[RECORDS SUPPLIED — start]

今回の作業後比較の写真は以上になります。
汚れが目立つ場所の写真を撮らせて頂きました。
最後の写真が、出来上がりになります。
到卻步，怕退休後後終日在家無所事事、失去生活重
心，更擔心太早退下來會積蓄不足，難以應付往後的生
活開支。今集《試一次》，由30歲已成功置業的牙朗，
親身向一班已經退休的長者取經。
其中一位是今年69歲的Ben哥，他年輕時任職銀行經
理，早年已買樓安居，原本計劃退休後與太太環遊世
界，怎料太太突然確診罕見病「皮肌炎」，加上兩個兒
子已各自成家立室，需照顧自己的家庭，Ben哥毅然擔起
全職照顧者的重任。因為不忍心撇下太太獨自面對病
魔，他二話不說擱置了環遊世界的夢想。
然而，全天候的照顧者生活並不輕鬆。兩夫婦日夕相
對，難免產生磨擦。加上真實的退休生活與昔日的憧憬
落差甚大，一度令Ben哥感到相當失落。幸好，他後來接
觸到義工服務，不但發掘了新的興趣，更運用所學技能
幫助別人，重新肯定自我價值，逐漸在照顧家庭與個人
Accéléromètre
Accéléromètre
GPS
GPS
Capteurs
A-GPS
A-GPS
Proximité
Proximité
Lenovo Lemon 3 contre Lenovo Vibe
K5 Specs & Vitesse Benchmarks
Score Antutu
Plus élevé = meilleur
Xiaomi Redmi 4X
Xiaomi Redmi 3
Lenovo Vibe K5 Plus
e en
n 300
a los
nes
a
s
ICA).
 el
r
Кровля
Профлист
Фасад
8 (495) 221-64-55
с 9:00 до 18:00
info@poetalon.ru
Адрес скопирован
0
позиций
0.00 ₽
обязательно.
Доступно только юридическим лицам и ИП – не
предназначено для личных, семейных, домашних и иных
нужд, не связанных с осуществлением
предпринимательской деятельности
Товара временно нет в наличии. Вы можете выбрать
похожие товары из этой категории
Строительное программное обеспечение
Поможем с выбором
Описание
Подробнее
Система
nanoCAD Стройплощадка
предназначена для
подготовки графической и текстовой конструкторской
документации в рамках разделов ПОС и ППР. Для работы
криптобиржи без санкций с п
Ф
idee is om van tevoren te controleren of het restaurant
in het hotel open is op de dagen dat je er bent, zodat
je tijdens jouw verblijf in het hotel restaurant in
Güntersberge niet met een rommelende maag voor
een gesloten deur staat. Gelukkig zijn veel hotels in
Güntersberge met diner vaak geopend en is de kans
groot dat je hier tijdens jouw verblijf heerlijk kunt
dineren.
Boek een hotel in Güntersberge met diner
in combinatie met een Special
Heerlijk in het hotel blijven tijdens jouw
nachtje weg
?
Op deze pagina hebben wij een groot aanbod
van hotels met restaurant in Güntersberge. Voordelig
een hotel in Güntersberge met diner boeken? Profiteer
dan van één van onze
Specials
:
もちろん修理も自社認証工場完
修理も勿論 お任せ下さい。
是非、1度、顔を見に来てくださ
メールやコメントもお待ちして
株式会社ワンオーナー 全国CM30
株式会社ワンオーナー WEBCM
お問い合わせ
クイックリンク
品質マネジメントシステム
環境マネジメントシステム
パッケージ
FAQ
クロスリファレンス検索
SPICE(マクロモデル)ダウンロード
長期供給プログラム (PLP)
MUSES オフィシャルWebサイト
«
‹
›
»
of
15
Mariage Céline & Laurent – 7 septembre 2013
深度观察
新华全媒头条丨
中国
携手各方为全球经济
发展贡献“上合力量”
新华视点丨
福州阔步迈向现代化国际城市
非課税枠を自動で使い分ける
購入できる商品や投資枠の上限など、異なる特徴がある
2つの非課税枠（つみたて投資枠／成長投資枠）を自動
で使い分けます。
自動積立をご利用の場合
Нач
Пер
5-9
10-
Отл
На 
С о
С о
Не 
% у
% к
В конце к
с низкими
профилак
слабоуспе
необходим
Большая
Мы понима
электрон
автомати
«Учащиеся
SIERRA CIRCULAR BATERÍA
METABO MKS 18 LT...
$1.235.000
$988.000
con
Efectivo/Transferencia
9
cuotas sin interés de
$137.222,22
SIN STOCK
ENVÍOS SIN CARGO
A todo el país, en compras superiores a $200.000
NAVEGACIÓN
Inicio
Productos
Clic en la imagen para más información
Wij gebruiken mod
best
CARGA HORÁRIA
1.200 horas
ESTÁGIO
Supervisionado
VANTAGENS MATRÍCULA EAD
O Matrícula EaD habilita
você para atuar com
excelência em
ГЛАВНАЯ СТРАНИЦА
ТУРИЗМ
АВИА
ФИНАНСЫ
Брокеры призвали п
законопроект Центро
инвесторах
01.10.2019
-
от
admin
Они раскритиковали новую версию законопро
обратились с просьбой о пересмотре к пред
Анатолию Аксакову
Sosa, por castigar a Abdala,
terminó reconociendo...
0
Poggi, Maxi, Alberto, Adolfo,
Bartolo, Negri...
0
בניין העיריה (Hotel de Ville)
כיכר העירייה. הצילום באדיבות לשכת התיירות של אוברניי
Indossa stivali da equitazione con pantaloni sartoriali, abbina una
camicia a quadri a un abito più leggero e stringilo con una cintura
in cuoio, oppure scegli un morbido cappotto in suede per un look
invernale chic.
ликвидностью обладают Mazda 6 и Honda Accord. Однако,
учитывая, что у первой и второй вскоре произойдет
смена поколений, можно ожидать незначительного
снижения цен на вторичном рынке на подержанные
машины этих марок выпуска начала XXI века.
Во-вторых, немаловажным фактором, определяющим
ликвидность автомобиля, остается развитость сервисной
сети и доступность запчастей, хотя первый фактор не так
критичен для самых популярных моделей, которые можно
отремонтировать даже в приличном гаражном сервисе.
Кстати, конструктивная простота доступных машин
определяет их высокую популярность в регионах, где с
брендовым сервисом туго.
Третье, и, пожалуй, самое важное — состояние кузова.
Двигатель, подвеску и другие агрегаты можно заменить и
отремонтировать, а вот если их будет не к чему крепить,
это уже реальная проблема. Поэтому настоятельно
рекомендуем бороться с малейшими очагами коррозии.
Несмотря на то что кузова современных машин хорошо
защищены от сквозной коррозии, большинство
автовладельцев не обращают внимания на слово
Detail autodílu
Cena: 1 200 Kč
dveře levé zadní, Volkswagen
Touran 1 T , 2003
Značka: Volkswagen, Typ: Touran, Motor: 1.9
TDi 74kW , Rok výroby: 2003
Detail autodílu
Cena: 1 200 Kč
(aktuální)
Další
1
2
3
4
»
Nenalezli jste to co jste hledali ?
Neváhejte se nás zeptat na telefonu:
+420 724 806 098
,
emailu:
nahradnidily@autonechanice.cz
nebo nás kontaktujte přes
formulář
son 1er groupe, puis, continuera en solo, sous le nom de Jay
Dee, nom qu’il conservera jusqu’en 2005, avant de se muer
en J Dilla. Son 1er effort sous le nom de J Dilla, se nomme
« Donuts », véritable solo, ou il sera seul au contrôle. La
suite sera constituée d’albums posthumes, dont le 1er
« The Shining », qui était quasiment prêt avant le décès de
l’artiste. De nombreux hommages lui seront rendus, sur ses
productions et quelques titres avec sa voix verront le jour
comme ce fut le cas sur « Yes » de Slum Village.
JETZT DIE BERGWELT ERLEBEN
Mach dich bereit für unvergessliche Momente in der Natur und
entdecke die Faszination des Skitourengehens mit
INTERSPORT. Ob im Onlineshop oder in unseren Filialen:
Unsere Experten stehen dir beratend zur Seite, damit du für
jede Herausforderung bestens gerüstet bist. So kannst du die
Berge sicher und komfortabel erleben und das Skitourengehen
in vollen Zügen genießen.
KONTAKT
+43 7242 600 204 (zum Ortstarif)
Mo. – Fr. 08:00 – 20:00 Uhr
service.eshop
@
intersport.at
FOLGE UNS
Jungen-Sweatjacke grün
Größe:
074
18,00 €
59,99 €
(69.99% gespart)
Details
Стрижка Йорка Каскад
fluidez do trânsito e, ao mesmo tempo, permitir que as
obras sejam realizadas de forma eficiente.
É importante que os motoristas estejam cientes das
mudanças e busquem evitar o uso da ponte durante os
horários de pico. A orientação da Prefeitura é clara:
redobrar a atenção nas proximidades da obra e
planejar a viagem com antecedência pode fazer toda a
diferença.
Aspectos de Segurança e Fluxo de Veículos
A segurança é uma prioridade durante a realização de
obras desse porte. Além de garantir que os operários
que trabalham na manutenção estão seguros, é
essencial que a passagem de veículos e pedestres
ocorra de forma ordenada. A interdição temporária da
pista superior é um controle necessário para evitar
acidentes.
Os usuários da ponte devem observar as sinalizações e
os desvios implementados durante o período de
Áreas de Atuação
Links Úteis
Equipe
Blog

[RECORDS SUPPLIED — finish]

EXERCISE:
Write out, from the lines above, only those from the line with "você para atuar com" to the line with "ликвидностью обладают Mazda", exactly as given, including the first and the last.

EXERCISE RESULT:
você para atuar com
excelência em
ГЛАВНАЯ СТРАНИЦА
ТУРИЗМ
АВИА
ФИНАНСЫ
Брокеры призвали п
законопроект Центро
инвесторах
01.10.2019
-
от
admin
Они раскритиковали новую версию законопро
обратились с просьбой о пересмотре к пред
Анатолию Аксакову
Sosa, por castigar a Abdala,
terminó reconociendo...
0
Poggi, Maxi, Alberto, Adolfo,
Bartolo, Negri...
0
בניין העיריה (Hotel de Ville)
כיכר העירייה. הצילום באדיבות לשכת התיירות של אוברניי
Indossa stivali da equitazione con pantaloni sartoriali, abbina una
camicia a quadri a un abito più leggero e stringilo con una cintura
in cuoio, oppure scegli un morbido cappotto in suede per un look
invernale chic.
ликвидностью обладают Mazda 6 и Honda Accord. Однако,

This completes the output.